HOW TO COMPLETE THIS TASK: In the records below, find the line with "Zápisy z jednání komisí fakulty" and repeat it and every line after it, exactly, without any pictures.

--- STUDY MATERIAL ---

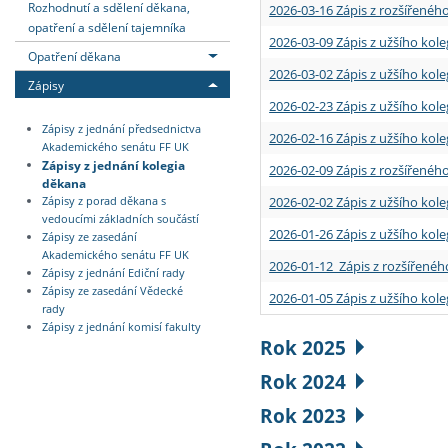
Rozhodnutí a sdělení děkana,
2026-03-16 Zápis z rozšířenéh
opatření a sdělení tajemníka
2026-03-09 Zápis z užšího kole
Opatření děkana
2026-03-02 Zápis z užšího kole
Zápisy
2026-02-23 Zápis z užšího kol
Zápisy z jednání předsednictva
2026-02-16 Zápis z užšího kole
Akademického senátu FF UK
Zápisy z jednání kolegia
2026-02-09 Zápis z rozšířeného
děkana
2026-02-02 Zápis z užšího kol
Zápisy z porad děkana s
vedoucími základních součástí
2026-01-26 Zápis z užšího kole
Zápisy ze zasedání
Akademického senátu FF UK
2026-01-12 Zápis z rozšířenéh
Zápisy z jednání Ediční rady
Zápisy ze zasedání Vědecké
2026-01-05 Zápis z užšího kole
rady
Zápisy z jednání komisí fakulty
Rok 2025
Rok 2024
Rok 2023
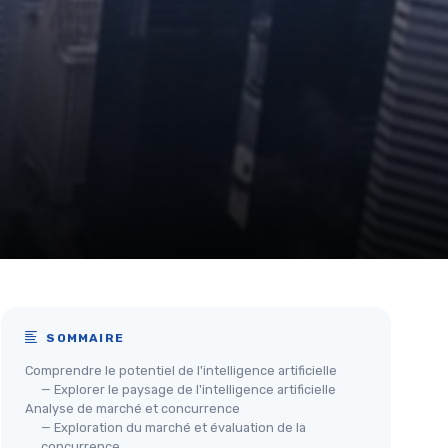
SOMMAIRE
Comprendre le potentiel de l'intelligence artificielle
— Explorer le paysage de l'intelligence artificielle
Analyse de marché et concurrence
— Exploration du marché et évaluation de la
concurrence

---

WORKED SOLUTION:
Zápisy z jednání komisí fakulty
Rok 2025
Rok 2024
Rok 2023
SOMMAIRE
Comprendre le potentiel de l'intelligence artificielle
— Explorer le paysage de l'intelligence artificielle
Analyse de marché et concurrence
— Exploration du marché et évaluation de la
concurrence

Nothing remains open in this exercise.